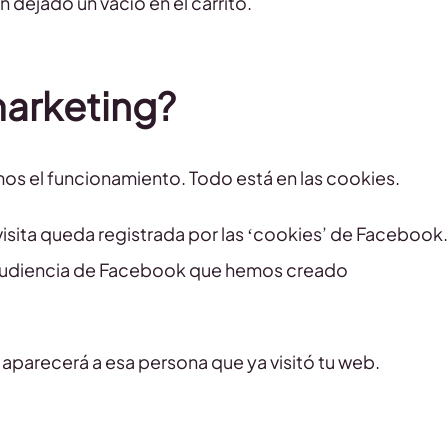
 dejado un vacío en el carrito.
marketing?
mos el funcionamiento. Todo está en las cookies.
isita queda registrada por las ‘cookies’ de Facebook.
na audiencia de Facebook que hemos creado
 aparecerá a esa persona que ya visitó tu web.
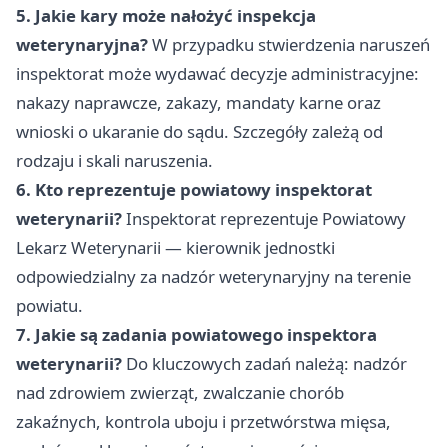
5. Jakie kary może nałożyć inspekcja
weterynaryjna?
W przypadku stwierdzenia naruszeń
inspektorat może wydawać decyzje administracyjne:
nakazy naprawcze, zakazy, mandaty karne oraz
wnioski o ukaranie do sądu. Szczegóły zależą od
rodzaju i skali naruszenia.
6. Kto reprezentuje powiatowy inspektorat
weterynarii?
Inspektorat reprezentuje Powiatowy
Lekarz Weterynarii — kierownik jednostki
odpowiedzialny za nadzór weterynaryjny na terenie
powiatu.
7. Jakie są zadania powiatowego inspektora
weterynarii?
Do kluczowych zadań należą: nadzór
nad zdrowiem zwierząt, zwalczanie chorób
zakaźnych, kontrola uboju i przetwórstwa mięsa,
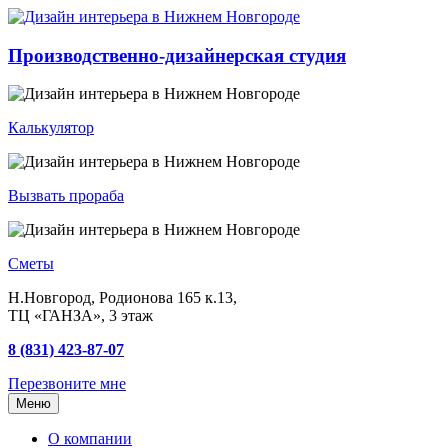
Производственно-дизайнерская студия
Калькулятор
Вызвать прораба
Сметы
Н.Новгород, Родионова 165 к.13,
ТЦ «ГАНЗА», 3 этаж
8 (831) 423-87-07
Перезвоните мне
Меню
О компании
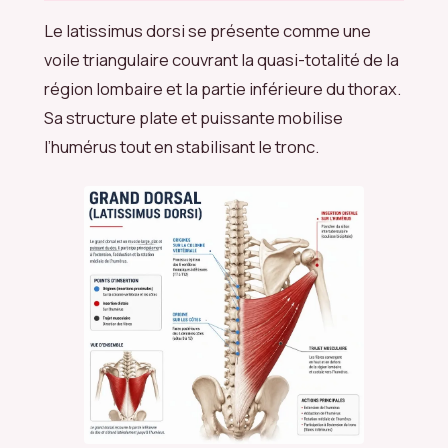
Le latissimus dorsi se présente comme une
voile triangulaire couvrant la quasi-totalité de la
région lombaire et la partie inférieure du thorax.
Sa structure plate et puissante mobilise
l’humérus tout en stabilisant le tronc.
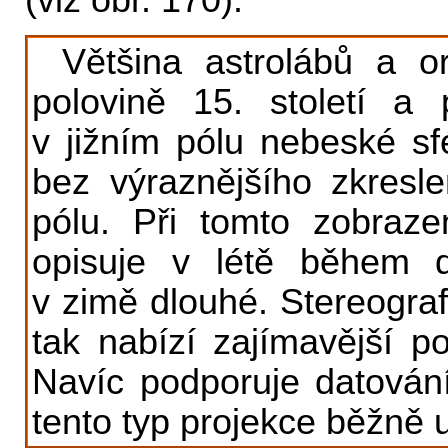
(viz obr. 170).
Většina astrolábů a or
polovině 15. století a 
v jižním pólu nebeské sf
bez výraznějšího zkresl
pólu. Při tomto zobraz
opisuje v létě během d
v zimě dlouhé. Stereografi
tak nabízí zajímavější po
Navíc podporuje datování
tento typ projekce běžně u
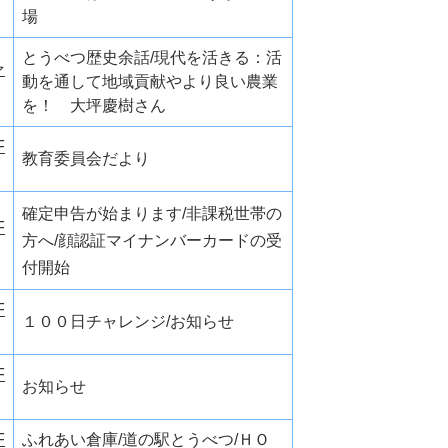
場
とうべつ歴史余話/現代を活きる：活
ァ
動を通して地域貢献やより良い農業
を！ 大坪慶樹さん
F
教育委員会だより
確定申告が始まります/非課税世帯の
F
方へ/顔認証マイナンバーカードの受
付開始
F
１００日チャレンジ/お知らせ
F
お知らせ
F
ふれあい倉庫/道の駅とうべつ/ＨＯ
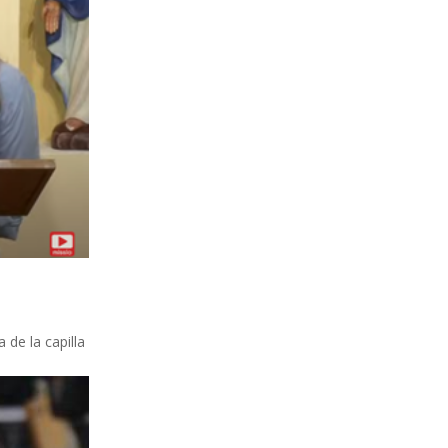
 de la capilla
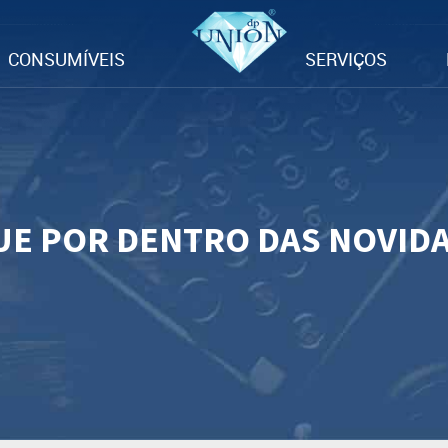
CONSUMÍVEIS
SERVIÇOS
UE POR DENTRO DAS NOVID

※

Exercise:
Your answer must be an exact copy of the data above, minus its pictures.

Response:
 dejado un vacío en el carrito.
marketing?
mos el funcionamiento. Todo está en las cookies.
isita queda registrada por las ‘cookies’ de Facebook.
na audiencia de Facebook que hemos creado
 aparecerá a esa persona que ya visitó tu web.
5. Jakie kary może nałożyć inspekcja
weterynaryjna?
W przypadku stwierdzenia naruszeń
inspektorat może wydawać decyzje administracyjne:
nakazy naprawcze, zakazy, mandaty karne oraz
wnioski o ukaranie do sądu. Szczegóły zależą od
rodzaju i skali naruszenia.
6. Kto reprezentuje powiatowy inspektorat
weterynarii?
Inspektorat reprezentuje Powiatowy
Lekarz Weterynarii — kierownik jednostki
odpowiedzialny za nadzór weterynaryjny na terenie
powiatu.
7. Jakie są zadania powiatowego inspektora
weterynarii?
Do kluczowych zadań należą: nadzór
nad zdrowiem zwierząt, zwalczanie chorób
zakaźnych, kontrola uboju i przetwórstwa mięsa,
Производственно-дизайнерская студия
Калькулятор
Вызвать прораба
Сметы
Н.Новгород, Родионова 165 к.13,
ТЦ «ГАНЗА», 3 этаж
8 (831) 423-87-07
Перезвоните мне
Меню
О компании
Le latissimus dorsi se présente comme une
voile triangulaire couvrant la quasi-totalité de la
région lombaire et la partie inférieure du thorax.
Sa structure plate et puissante mobilise
l’humérus tout en stabilisant le tronc.
(viz obr. 170).
Většina astrolábů a or
polovině 15. století a 
v jižním pólu nebeské sf
bez výraznějšího zkresl
pólu. Při tomto zobraz
opisuje v létě během d
v zimě dlouhé. Stereografi
tak nabízí zajímavější po
Navíc podporuje datování
tento typ projekce běžně u
場
とうべつ歴史余話/現代を活きる：活
ァ
動を通して地域貢献やより良い農業
を！ 大坪慶樹さん
F
教育委員会だより
確定申告が始まります/非課税世帯の
F
方へ/顔認証マイナンバーカードの受
付開始
F
１００日チャレンジ/お知らせ
F
お知らせ
F
ふれあい倉庫/道の駅とうべつ/ＨＯ
 de la capilla
CONSUMÍVEIS
SERVIÇOS
UE POR DENTRO DAS NOVID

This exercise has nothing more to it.